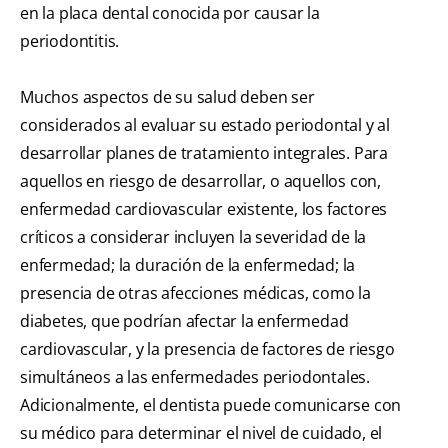
en la placa dental conocida por causar la
periodontitis.
Muchos aspectos de su salud deben ser
considerados al evaluar su estado periodontal y al
desarrollar planes de tratamiento integrales. Para
aquellos en riesgo de desarrollar, o aquellos con,
enfermedad cardiovascular existente, los factores
críticos a considerar incluyen la severidad de la
enfermedad; la duración de la enfermedad; la
presencia de otras afecciones médicas, como la
diabetes, que podrían afectar la enfermedad
cardiovascular, y la presencia de factores de riesgo
simultáneos a las enfermedades periodontales.
Adicionalmente, el dentista puede comunicarse con
su médico para determinar el nivel de cuidado, el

● ● ● ● ● ● ●

> **Brief**
Here the output must be the lines above from the line with "enfermedad cardiovascular existente, los" to the line with "Adicionalmente, el dentista", both included, duplicated word for word and nothing else.

> **Problem solution**
enfermedad cardiovascular existente, los factores
críticos a considerar incluyen la severidad de la
enfermedad; la duración de la enfermedad; la
presencia de otras afecciones médicas, como la
diabetes, que podrían afectar la enfermedad
cardiovascular, y la presencia de factores de riesgo
simultáneos a las enfermedades periodontales.
Adicionalmente, el dentista puede comunicarse con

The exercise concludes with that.